The clerkship is divided into two phases: six weeks of a general surgery service and six weeks of trauma and subspecialty service. Each student will rotate through both services and is expected to participate in the preoperative, operative and postoperative care of the surgical patient.
This six-week rotation will expose students to the fundamentals of general surgery. These broadly include evaluation of abdominal pain, gastrointestinal surgery, cancer surgery, thoracic surgery and hernia repair. Students will be divided between the two Kern Medical general surgery services: Red and Gold, as run by their respective fifth-year chief residents. At the completion of this phase, students are expected to be able to recognize common surgical problems and construct appropriate diagnostic management. They should also be able to assess suitability for surgery of patients referred with common surgical problems. Finally, they should recognize the most common surgical emergencies that require urgent surgical consultation.
Trauma and Subspecialty
This six-week rotation will expose students to patients who present with trauma, including their surgical and critical care. Students will be expected to participate actively in the resuscitation and care of a patient in shock, whether in the emergency room, operating room, or intensive care unit.

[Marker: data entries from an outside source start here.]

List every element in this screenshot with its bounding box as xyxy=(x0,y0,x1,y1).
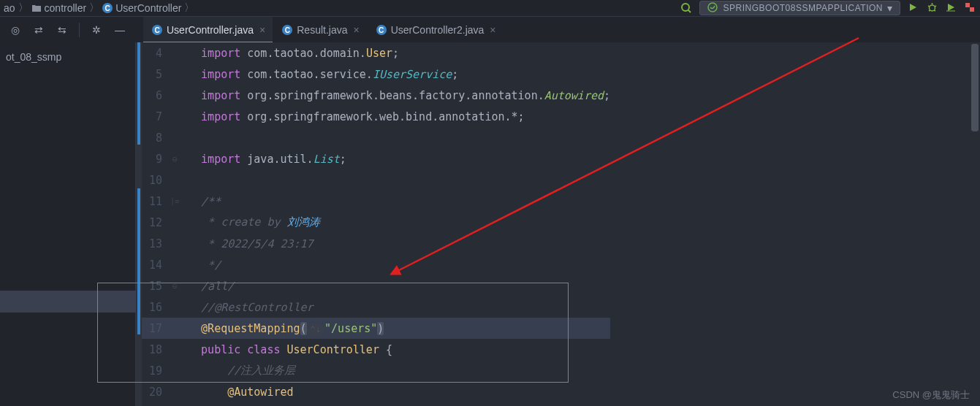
line-number[interactable]: 5 xyxy=(142,68,168,81)
code-content[interactable]: /all/ xyxy=(181,280,610,293)
tab-result[interactable]: C Result.java × xyxy=(273,17,367,43)
run-config-label: SPRINGBOOT08SSMPAPPLICATION xyxy=(723,3,883,13)
line-number[interactable]: 16 xyxy=(142,301,168,314)
line-number[interactable]: 18 xyxy=(142,343,168,356)
svg-rect-2 xyxy=(965,3,970,7)
code-line[interactable]: 15⊖ /all/ xyxy=(142,275,610,296)
code-line[interactable]: 8 xyxy=(142,127,610,148)
breadcrumb[interactable]: ao 〉 controller 〉 C UserController 〉 xyxy=(4,1,194,15)
line-number[interactable]: 14 xyxy=(142,258,168,272)
line-number[interactable]: 9 xyxy=(142,153,168,166)
code-content[interactable]: //注入业务层 xyxy=(181,364,610,378)
line-number[interactable]: 12 xyxy=(142,216,168,229)
code-content[interactable]: import org.springframework.beans.factory… xyxy=(181,89,610,102)
code-content[interactable]: * 2022/5/4 23:17 xyxy=(181,237,610,250)
class-icon: C xyxy=(282,25,292,35)
vertical-scrollbar[interactable] xyxy=(970,42,980,406)
code-line[interactable]: 5 import com.taotao.service.IUserService… xyxy=(142,64,610,85)
class-icon: C xyxy=(102,3,113,13)
code-content[interactable]: import com.taotao.service.IUserService; xyxy=(181,68,610,81)
gutter-strip xyxy=(136,42,142,406)
chevron-right-icon: 〉 xyxy=(184,1,194,15)
code-content[interactable]: * create by 刘鸿涛 xyxy=(181,215,610,229)
gear-icon[interactable]: ✲ xyxy=(90,23,103,37)
line-number[interactable]: 7 xyxy=(142,110,168,123)
code-line[interactable]: 18 public class UserController { xyxy=(142,339,610,360)
code-line[interactable]: 17 @RequestMapping(⌃⇣"/users") xyxy=(142,318,610,339)
code-line[interactable]: 9⊖ import java.util.List; xyxy=(142,148,610,169)
tab-label: UserController.java xyxy=(167,24,254,36)
line-number[interactable]: 15 xyxy=(142,280,168,293)
line-number[interactable]: 4 xyxy=(142,47,168,60)
stop-icon[interactable] xyxy=(965,2,976,14)
separator xyxy=(79,23,80,37)
class-icon: C xyxy=(152,25,162,35)
code-content[interactable]: @Autowired xyxy=(181,386,610,399)
tab-label: UserController2.java xyxy=(391,24,485,36)
code-editor[interactable]: 4 import com.taotao.domain.User;5 import… xyxy=(136,42,980,406)
tab-usercontroller[interactable]: C UserController.java × xyxy=(143,17,273,43)
project-sidebar[interactable]: ot_08_ssmp xyxy=(0,42,136,406)
tab-label: Result.java xyxy=(297,24,347,36)
chevron-right-icon: 〉 xyxy=(89,1,99,15)
editor-tabs: C UserController.java × C Result.java × … xyxy=(143,17,504,43)
breadcrumb-bar: ao 〉 controller 〉 C UserController 〉 SPR… xyxy=(0,0,980,16)
crumb-segment[interactable]: UserController xyxy=(115,2,181,14)
crumb-segment[interactable]: controller xyxy=(45,2,87,14)
close-icon[interactable]: × xyxy=(354,24,360,36)
watermark: CSDN @鬼鬼骑士 xyxy=(892,388,970,402)
code-line[interactable]: 20 @Autowired xyxy=(142,381,610,402)
code-content[interactable]: import org.springframework.web.bind.anno… xyxy=(181,110,610,123)
code-line[interactable]: 19 //注入业务层 xyxy=(142,360,610,381)
code-content[interactable]: */ xyxy=(181,258,610,272)
spring-icon xyxy=(707,2,719,14)
code-content[interactable]: public class UserController { xyxy=(181,343,610,356)
fold-gutter[interactable]: ⊖ xyxy=(168,281,181,291)
expand-icon[interactable]: ⇄ xyxy=(32,23,45,37)
fold-gutter[interactable]: ⊖ xyxy=(168,154,181,164)
code-content[interactable]: @RequestMapping(⌃⇣"/users") xyxy=(181,322,610,335)
run-icon[interactable] xyxy=(908,2,919,14)
class-icon: C xyxy=(376,25,387,35)
search-icon[interactable] xyxy=(680,2,692,14)
run-config-dropdown[interactable]: SPRINGBOOT08SSMPAPPLICATION ▾ xyxy=(699,1,900,15)
line-number[interactable]: 17 xyxy=(142,322,168,335)
chevron-right-icon: 〉 xyxy=(18,1,29,15)
code-line[interactable]: 14 */ xyxy=(142,254,610,275)
folder-icon xyxy=(31,3,42,13)
close-icon[interactable]: × xyxy=(490,24,495,36)
code-line[interactable]: 10 xyxy=(142,169,610,191)
code-line[interactable]: 6 import org.springframework.beans.facto… xyxy=(142,85,610,106)
code-content[interactable]: //@RestController xyxy=(181,301,610,314)
line-number[interactable]: 20 xyxy=(142,386,168,399)
tab-usercontroller2[interactable]: C UserController2.java × xyxy=(368,17,504,43)
sidebar-item[interactable]: ot_08_ssmp xyxy=(3,51,135,63)
minimize-icon[interactable]: — xyxy=(113,23,126,37)
svg-rect-3 xyxy=(970,7,974,12)
editor-toolbar: ◎ ⇄ ⇆ ✲ — C UserController.java × C Resu… xyxy=(0,16,980,42)
collapse-icon[interactable]: ⇆ xyxy=(56,23,69,37)
fold-gutter[interactable]: |≡ xyxy=(168,197,181,205)
close-icon[interactable]: × xyxy=(259,24,265,36)
code-line[interactable]: 11|≡ /** xyxy=(142,191,610,212)
code-line[interactable]: 12 * create by 刘鸿涛 xyxy=(142,212,610,233)
debug-icon[interactable] xyxy=(927,2,938,14)
line-number[interactable]: 8 xyxy=(142,131,168,145)
line-number[interactable]: 11 xyxy=(142,195,168,208)
run-coverage-icon[interactable] xyxy=(946,2,957,14)
code-content[interactable]: import java.util.List; xyxy=(181,153,610,166)
line-number[interactable]: 19 xyxy=(142,364,168,378)
code-content[interactable]: /** xyxy=(181,195,610,208)
line-number[interactable]: 6 xyxy=(142,89,168,102)
svg-point-0 xyxy=(708,3,717,12)
code-line[interactable]: 4 import com.taotao.domain.User; xyxy=(142,42,610,64)
target-icon[interactable]: ◎ xyxy=(9,23,22,37)
code-line[interactable]: 7 import org.springframework.web.bind.an… xyxy=(142,106,610,127)
code-line[interactable]: 16 //@RestController xyxy=(142,296,610,318)
chevron-down-icon: ▾ xyxy=(887,2,892,14)
code-content[interactable]: import com.taotao.domain.User; xyxy=(181,47,610,60)
line-number[interactable]: 10 xyxy=(142,174,168,187)
crumb-segment[interactable]: ao xyxy=(4,2,15,14)
line-number[interactable]: 13 xyxy=(142,237,168,250)
code-line[interactable]: 13 * 2022/5/4 23:17 xyxy=(142,233,610,254)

In addition, this rotation will allow students to become acquainted with the various surgical subspecialties, including urology, plastic surgery, neurosurgery, otolaryngology, and orthopedic surgery. Students are expected to rotate through all subspecialty clinics during these six weeks in addition to their exposure to trauma.
Moreover, students are expected to participate in surgical cases for patients they saw in the clinics as long as the particular attending approves. At the completion of this phase, students will be expected to understand and demonstrate the basic core concepts required in the treatment of trauma patients. In addition, they will be required to understand the basic disease processes and their respective treatments in the broad category of surgical subspecialty care.
Didactics, Lectures, and Conferences
The surgical curriculum will be taught through a combination of didactic and clinical teaching. Weekly learning opportunities include Mortality and Morbidity (M&M) Conferences, Surgery Grand Rounds, Medical Student and Resident Teaching Conferences, and Multidisciplinary Surgical Conferences. In addition, students will have a mandatory Clerkship Core Lecture Series (Didactics tab) held each week.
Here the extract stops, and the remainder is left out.